=== Activity ===
Every entry should be returned exactly. Omit none of them.

=== Saved data entries ===
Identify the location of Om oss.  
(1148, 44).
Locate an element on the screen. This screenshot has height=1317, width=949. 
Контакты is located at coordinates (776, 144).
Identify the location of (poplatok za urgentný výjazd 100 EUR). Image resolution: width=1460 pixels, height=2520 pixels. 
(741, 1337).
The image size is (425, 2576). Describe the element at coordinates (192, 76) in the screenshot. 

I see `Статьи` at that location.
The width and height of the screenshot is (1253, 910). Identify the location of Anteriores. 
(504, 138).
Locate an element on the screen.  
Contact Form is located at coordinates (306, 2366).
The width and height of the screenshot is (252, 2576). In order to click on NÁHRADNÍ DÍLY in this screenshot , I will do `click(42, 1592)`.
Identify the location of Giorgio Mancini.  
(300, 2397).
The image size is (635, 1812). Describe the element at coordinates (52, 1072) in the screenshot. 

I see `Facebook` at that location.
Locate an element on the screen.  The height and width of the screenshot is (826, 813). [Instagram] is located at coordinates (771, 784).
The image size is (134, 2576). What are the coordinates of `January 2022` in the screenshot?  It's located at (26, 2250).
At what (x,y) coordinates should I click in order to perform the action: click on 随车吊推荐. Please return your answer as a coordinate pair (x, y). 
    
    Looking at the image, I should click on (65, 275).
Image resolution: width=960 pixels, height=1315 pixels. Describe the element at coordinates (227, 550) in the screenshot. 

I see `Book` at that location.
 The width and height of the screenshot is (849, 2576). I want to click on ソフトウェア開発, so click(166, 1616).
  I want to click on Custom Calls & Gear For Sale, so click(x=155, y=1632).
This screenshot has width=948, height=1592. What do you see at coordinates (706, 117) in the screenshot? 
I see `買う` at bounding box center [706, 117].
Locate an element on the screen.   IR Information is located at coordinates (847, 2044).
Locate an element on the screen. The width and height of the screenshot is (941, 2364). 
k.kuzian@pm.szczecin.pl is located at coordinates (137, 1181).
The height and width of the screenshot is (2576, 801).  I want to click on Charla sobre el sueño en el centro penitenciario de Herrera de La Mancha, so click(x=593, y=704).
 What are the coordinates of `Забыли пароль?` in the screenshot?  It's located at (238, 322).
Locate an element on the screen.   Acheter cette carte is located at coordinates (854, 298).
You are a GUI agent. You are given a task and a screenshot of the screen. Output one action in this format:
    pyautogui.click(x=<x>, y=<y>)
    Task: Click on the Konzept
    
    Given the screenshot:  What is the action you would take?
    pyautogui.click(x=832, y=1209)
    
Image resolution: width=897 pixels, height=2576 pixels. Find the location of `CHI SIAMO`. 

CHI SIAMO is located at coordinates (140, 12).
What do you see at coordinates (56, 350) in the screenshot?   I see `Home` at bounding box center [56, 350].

=== Reply ===
Identify the location of Om oss.  
(1148, 44).
Locate an element on the screen. This screenshot has height=1317, width=949. 
Контакты is located at coordinates (776, 144).
Identify the location of (poplatok za urgentný výjazd 100 EUR). Image resolution: width=1460 pixels, height=2520 pixels. 
(741, 1337).
The image size is (425, 2576). Describe the element at coordinates (192, 76) in the screenshot. 

I see `Статьи` at that location.
The width and height of the screenshot is (1253, 910). Identify the location of Anteriores. 
(504, 138).
Locate an element on the screen.  
Contact Form is located at coordinates (306, 2366).
The width and height of the screenshot is (252, 2576). In order to click on NÁHRADNÍ DÍLY in this screenshot , I will do `click(42, 1592)`.
Identify the location of Giorgio Mancini.  
(300, 2397).
The image size is (635, 1812). Describe the element at coordinates (52, 1072) in the screenshot. 

I see `Facebook` at that location.
Locate an element on the screen.  The height and width of the screenshot is (826, 813). [Instagram] is located at coordinates (771, 784).
The image size is (134, 2576). What are the coordinates of `January 2022` in the screenshot?  It's located at (26, 2250).
At what (x,y) coordinates should I click in order to perform the action: click on 随车吊推荐. Please return your answer as a coordinate pair (x, y). 
    
    Looking at the image, I should click on (65, 275).
Image resolution: width=960 pixels, height=1315 pixels. Describe the element at coordinates (227, 550) in the screenshot. 

I see `Book` at that location.
 The width and height of the screenshot is (849, 2576). I want to click on ソフトウェア開発, so click(166, 1616).
  I want to click on Custom Calls & Gear For Sale, so click(x=155, y=1632).
This screenshot has width=948, height=1592. What do you see at coordinates (706, 117) in the screenshot? 
I see `買う` at bounding box center [706, 117].
Locate an element on the screen.   IR Information is located at coordinates (847, 2044).
Locate an element on the screen. The width and height of the screenshot is (941, 2364). 
k.kuzian@pm.szczecin.pl is located at coordinates (137, 1181).
The height and width of the screenshot is (2576, 801).  I want to click on Charla sobre el sueño en el centro penitenciario de Herrera de La Mancha, so click(x=593, y=704).
 What are the coordinates of `Забыли пароль?` in the screenshot?  It's located at (238, 322).
Locate an element on the screen.   Acheter cette carte is located at coordinates (854, 298).
You are a GUI agent. You are given a task and a screenshot of the screen. Output one action in this format:
    pyautogui.click(x=<x>, y=<y>)
    Task: Click on the Konzept
    
    Given the screenshot:  What is the action you would take?
    pyautogui.click(x=832, y=1209)
    
Image resolution: width=897 pixels, height=2576 pixels. Find the location of `CHI SIAMO`. 

CHI SIAMO is located at coordinates (140, 12).
What do you see at coordinates (56, 350) in the screenshot?   I see `Home` at bounding box center [56, 350].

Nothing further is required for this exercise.